Le tout vieillissait mal, dans un univers de grisaille au fond duquel le brigadier-chef Ronchière se morfondait d’ennui. Il en ressentait régulièrement les effets depuis son arrivée dans le village, dès les premiers jours de l’automne. Mais son calvaire atteignait invariablement son point culminant au retour de l’hiver et de la neige.

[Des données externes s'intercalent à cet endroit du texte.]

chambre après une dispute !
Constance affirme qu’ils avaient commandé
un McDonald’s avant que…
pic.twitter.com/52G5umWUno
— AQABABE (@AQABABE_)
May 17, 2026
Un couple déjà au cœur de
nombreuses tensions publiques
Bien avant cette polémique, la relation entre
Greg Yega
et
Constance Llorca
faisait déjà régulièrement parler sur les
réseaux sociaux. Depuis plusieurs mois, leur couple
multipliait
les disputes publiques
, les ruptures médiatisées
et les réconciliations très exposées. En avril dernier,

Autant cette région de la Drôme provençale pouvait-elle rayonner de beauté et de chaleur durant l’été, autant elle perdait ses charmes et ses couleurs au point de suer l’ennui, dès l’arrivée de la période charnière si redoutée par les médecins et les psychiatres, qui sépare la fin de l’automne des premières offensives de l’hiver.

Jacques Ronchière avait échoué un jour d’été à Rodans sur Rougnon, à la suite d’un de ces nombreux coups de tête qui avaient rythmé les principales étapes de sa vie professionnelle itinérante.

Cela faisait désormais un peu plus de deux ans qu’il avait posé ses valises dans ce petit chef-lieu de canton, perdu aux confins de la Drôme provençale et des Alpes de Haute Provence. Il avait été le seul à briguer ce poste en zone rurale depuis longtemps vacant car ne présentant pas de très grandes possibilités d’avancement. Le brigadier-chef espérait mettre ainsi fin à des dizaines d’années d’errance et de mutations qui ne furent pas toutes subies, entre les multiples déclinaisons géographiques de la force publique nationale.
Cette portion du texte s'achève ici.